Pork Dorks ’11

So this past Saturday, we roasted a pig in our backyard. (Note to concerned parties: contains photos of said pig. So, do what you gotta do. Also contains photos of beer, guns, and shenanigans, so… you know, an average Friday night in West Brownsville.)
Planning for this started months ago, but first shift for set-up showed up around 1:00 in the morning on Saturday. Actually, I got a text around midnight that the boys were out in the pavilion fishing and listening to Anti-Flag, so I headed out a little early.

 

 

The spit was mostly constructed, since we’ve done chicken roasts before.

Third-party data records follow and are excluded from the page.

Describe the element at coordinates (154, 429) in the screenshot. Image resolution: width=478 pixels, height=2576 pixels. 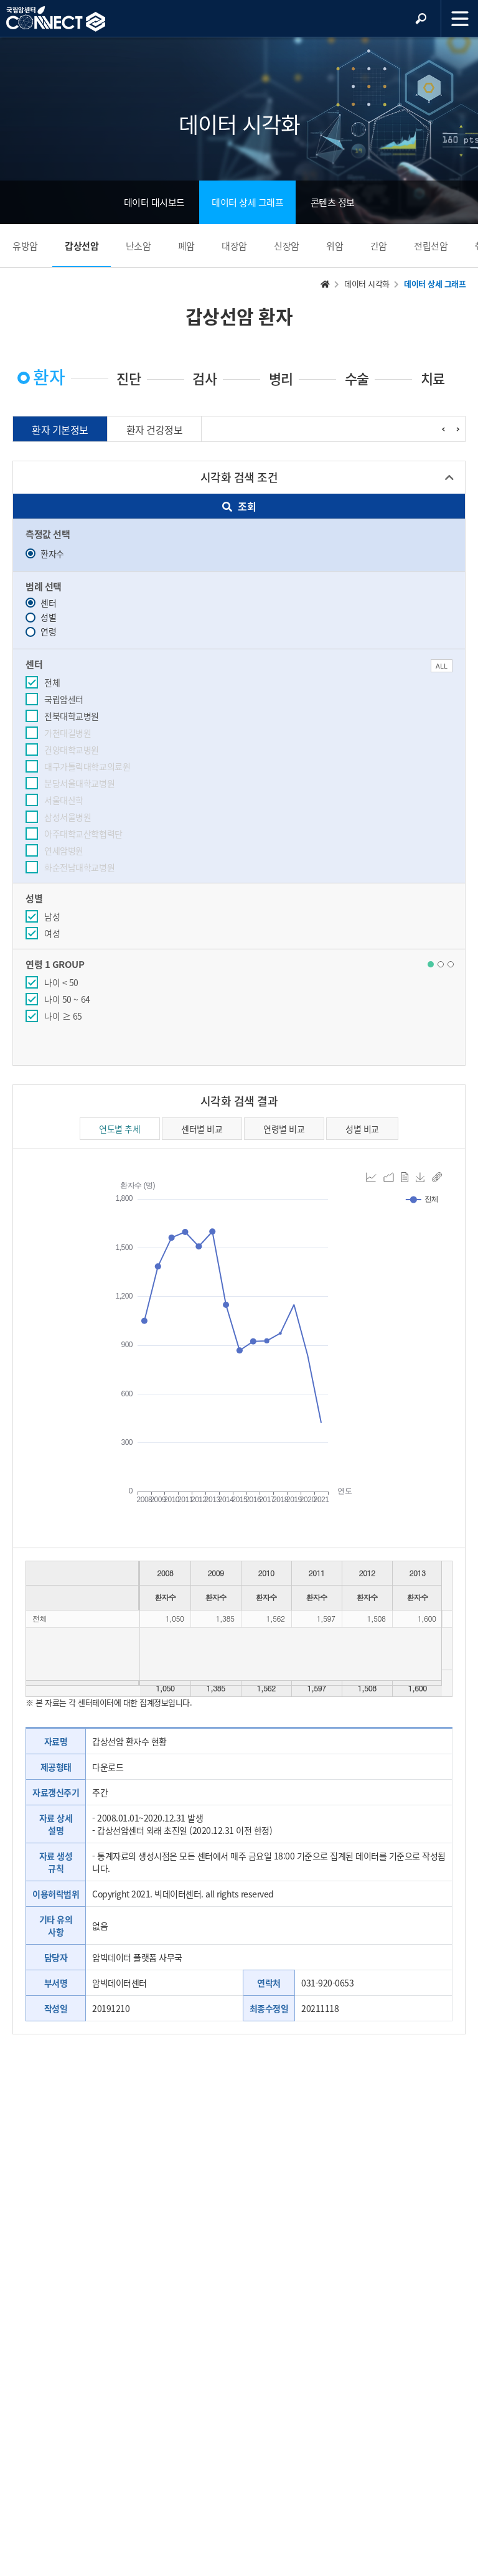
I see `환자 건강정보` at that location.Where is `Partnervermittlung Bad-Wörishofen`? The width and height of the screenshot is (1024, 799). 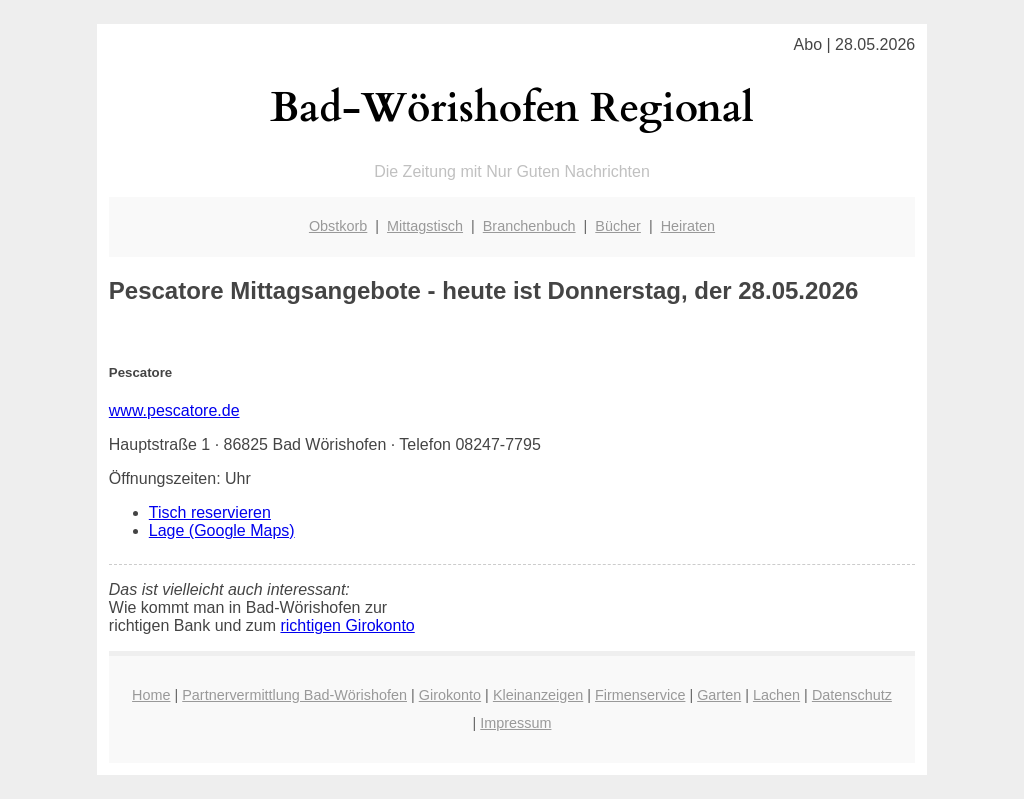
Partnervermittlung Bad-Wörishofen is located at coordinates (294, 695).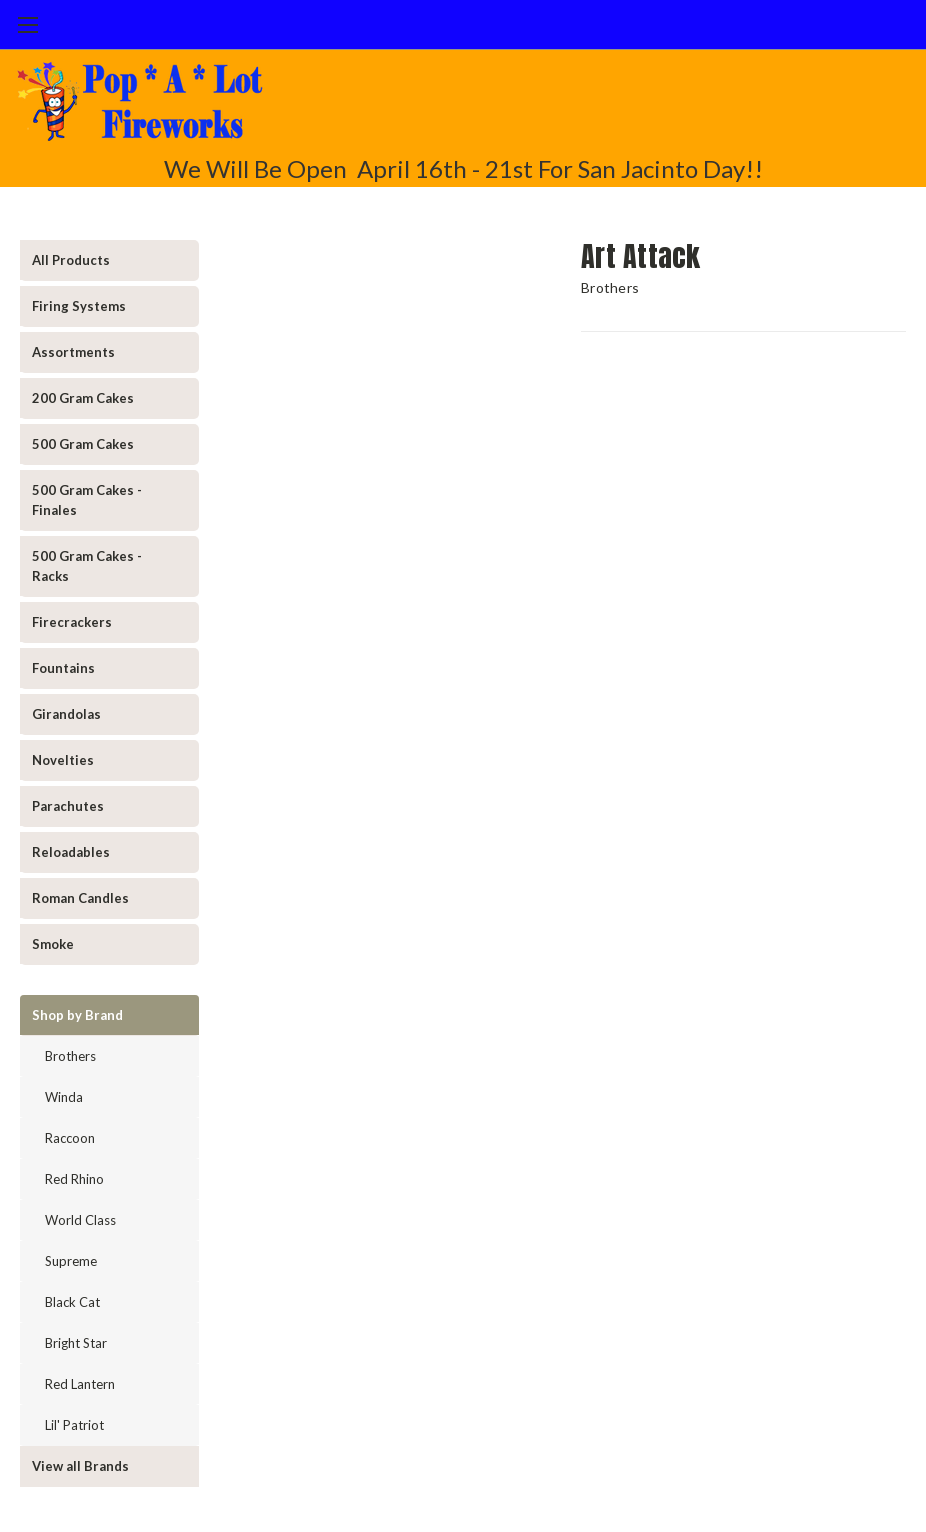  I want to click on Assortments, so click(73, 352).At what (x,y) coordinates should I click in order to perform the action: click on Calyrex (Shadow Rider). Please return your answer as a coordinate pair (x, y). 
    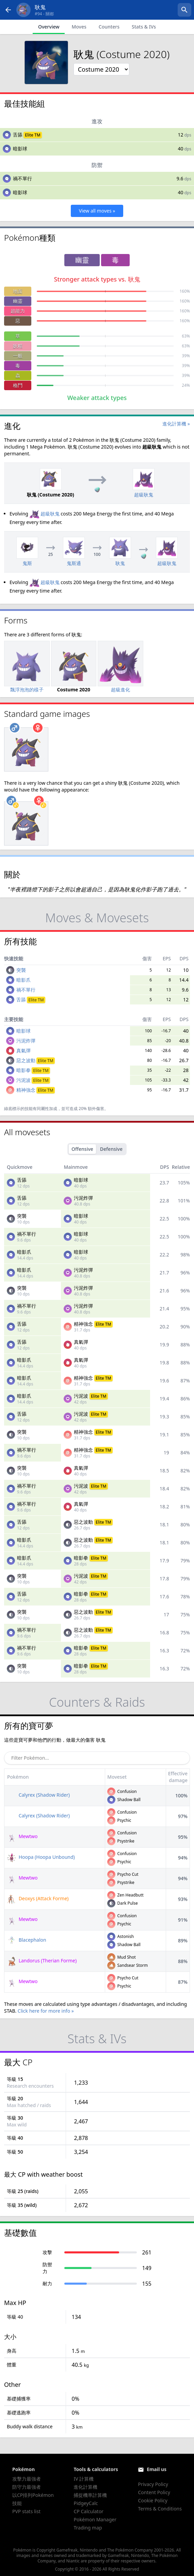
    Looking at the image, I should click on (38, 1795).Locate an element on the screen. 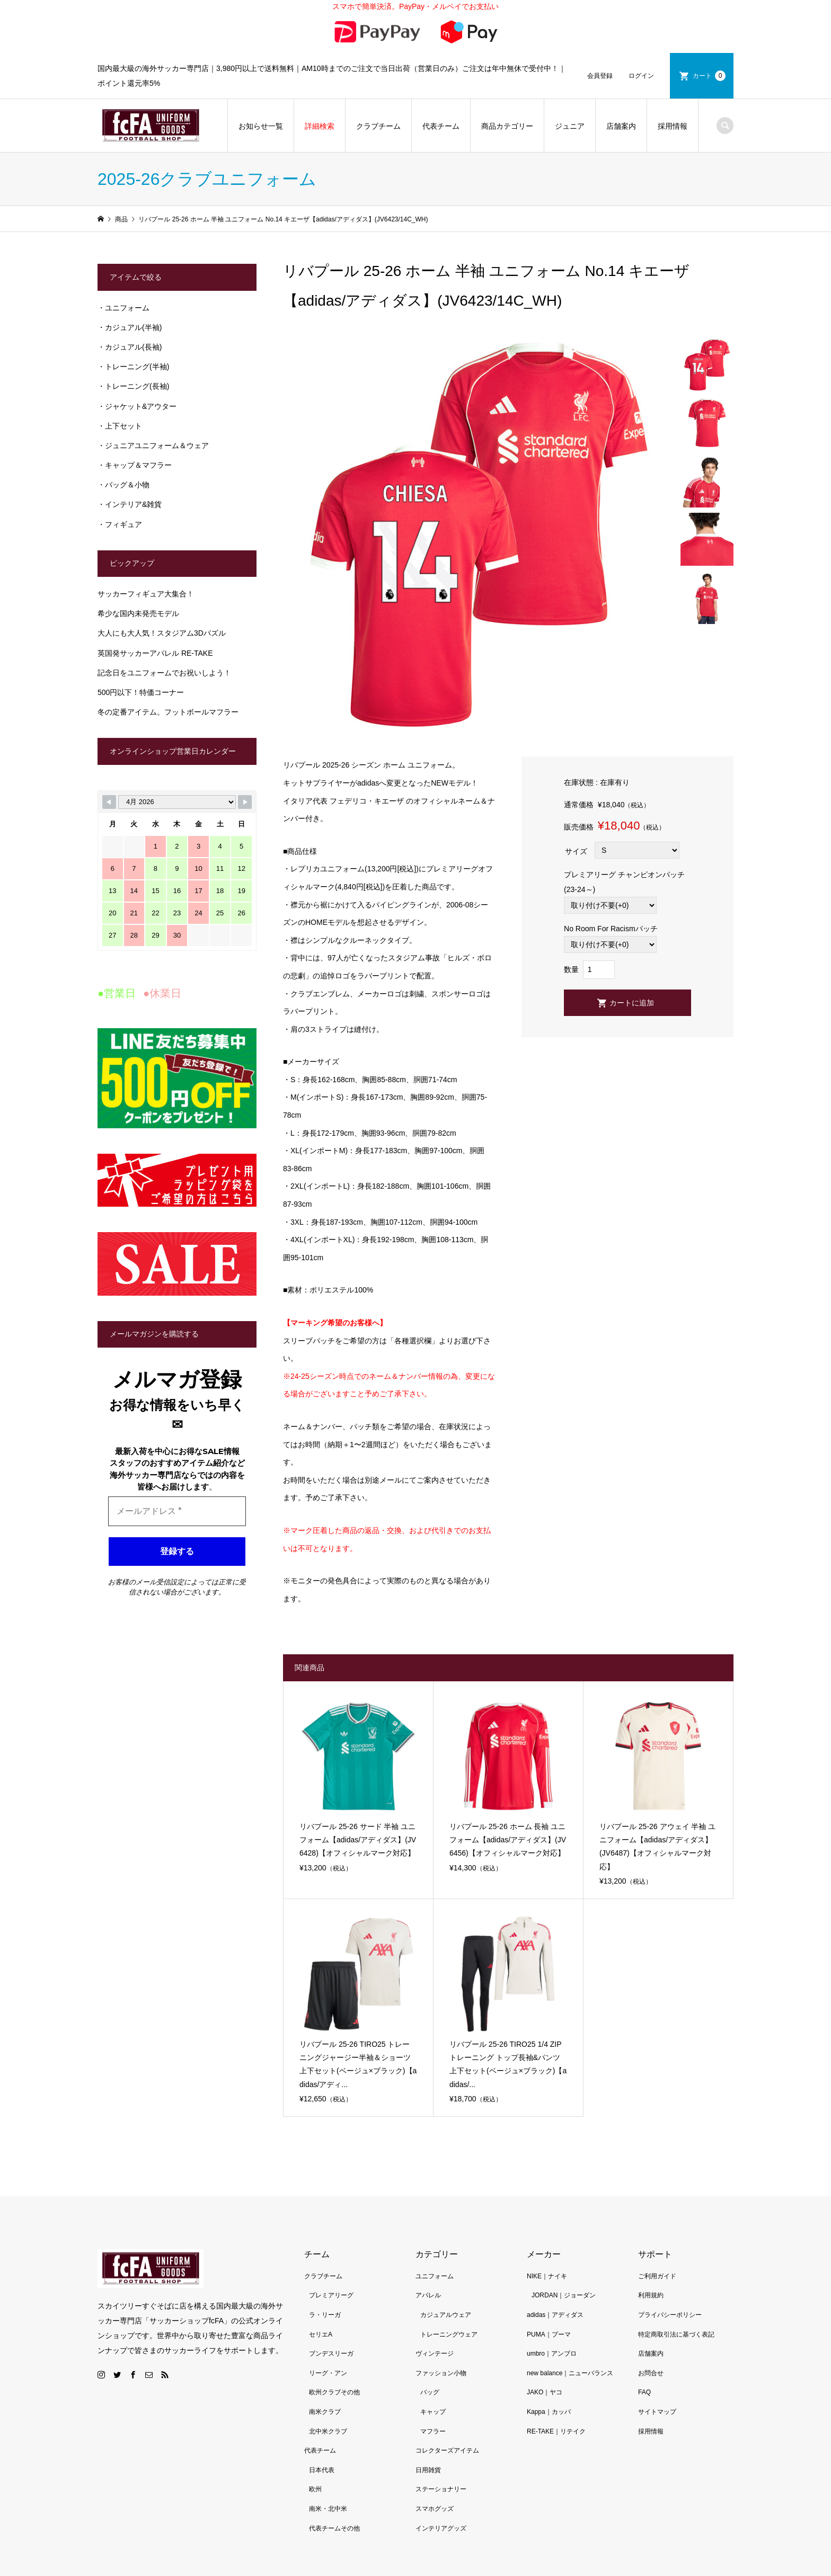 The image size is (831, 2576). ・フィギュア is located at coordinates (120, 524).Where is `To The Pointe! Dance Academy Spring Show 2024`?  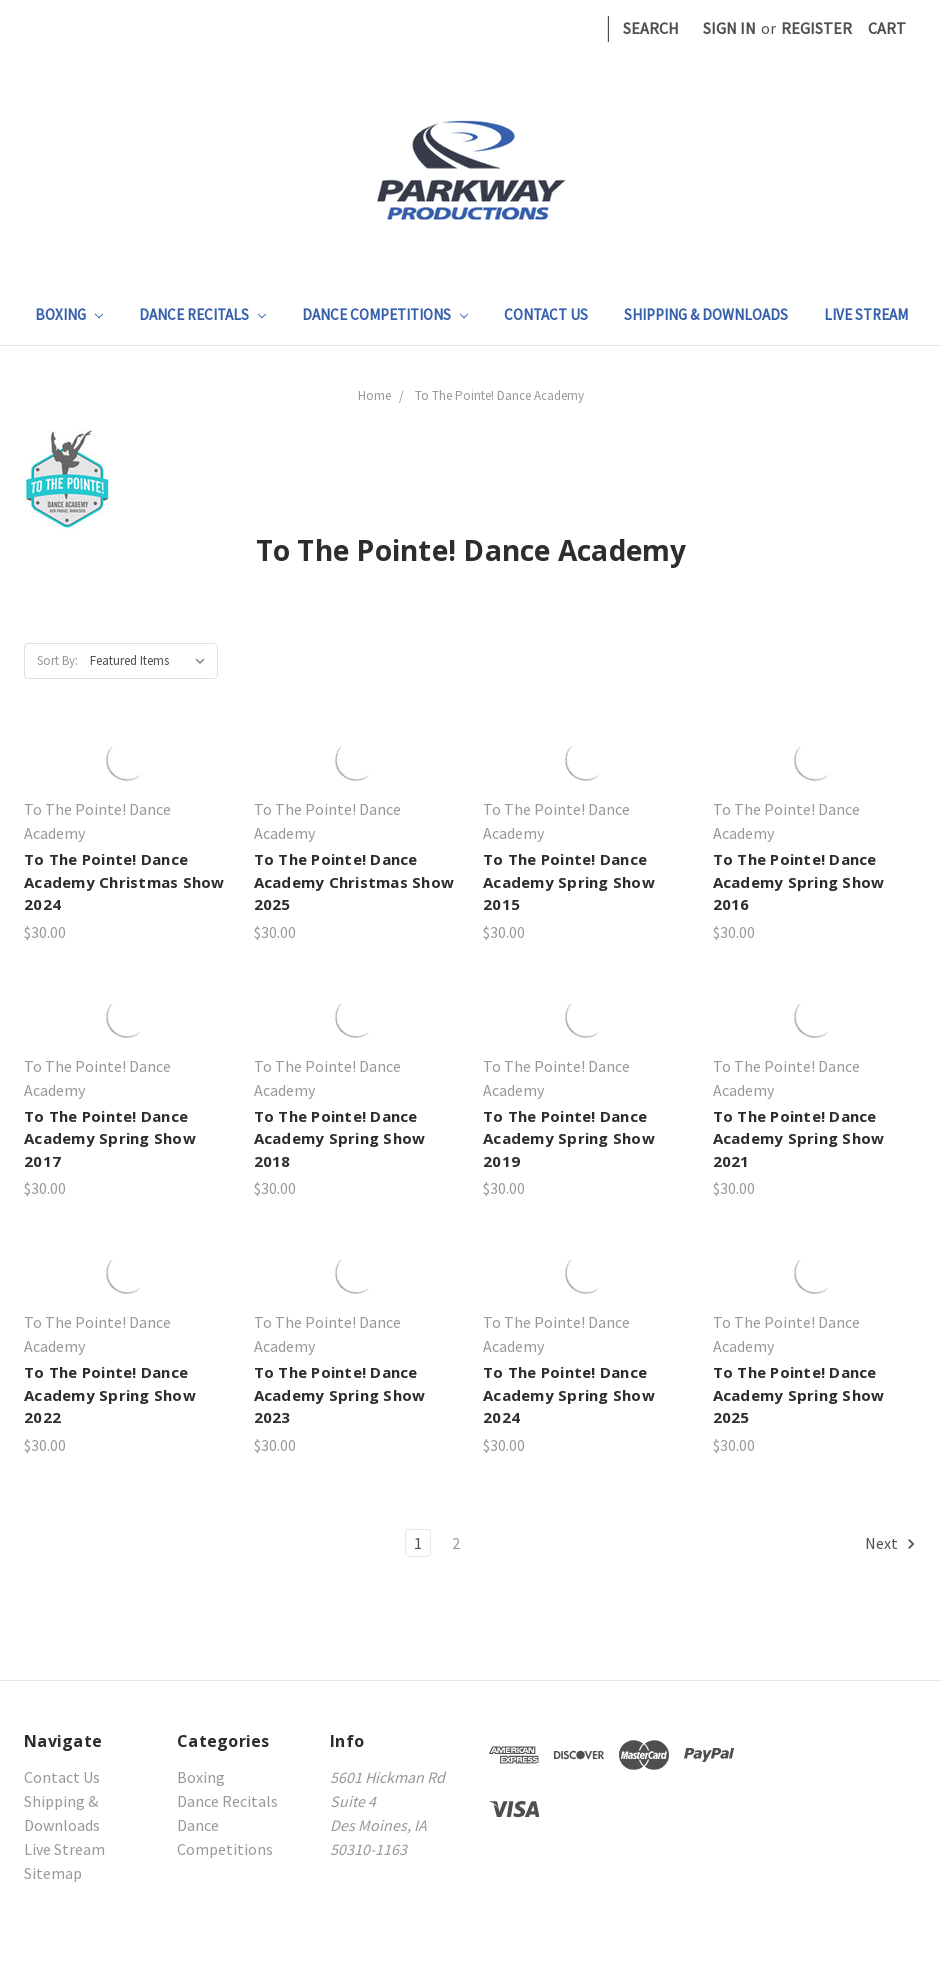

It took a little bit of custom welding, though, and some extra set-up.

 

 

We also needed Adam to MacGyver together a holster for the thermometer.

 

 

I had my ISO set to about one billion.

 

 

Set-up’s dirty work.

 

 

 

 

Since roasting an entire pig wasn’t enough, they went ahead and stuffed it with brats and sauerkraut.

 

 

I didn’t know there would be hammering involved.

 

 

 

 

I think you’re a bit late on that one. The boys informed us that you just don’t come to West Brownsville at 3:00 in the morning NOT strapped. Good to know.

 

 

Getting it from the truck to the spit was a bit of an event.

 

 

Once we got everything set up, it was mostly just a matter of baby-sitting the spit. I made mountain pies for the crew, and went to bed sometime around 5 a.m.

 

 

The roast itself was a blast. There were already people showing up when I got out of bed, and I spent more time running around, greeting folks, and trying to get food than I did taking pictures. Plus, once the rest of the band showed up I was busy playing fiddle. We never did an official count, but John thought we had around 90 people there over the course of a day. The boys got shirts and chefs hats made for the occasion.

 

 

Abby has a new BFF.

 

 

 

 

It was a good time, and for those that missed it, the boys are already planning another one.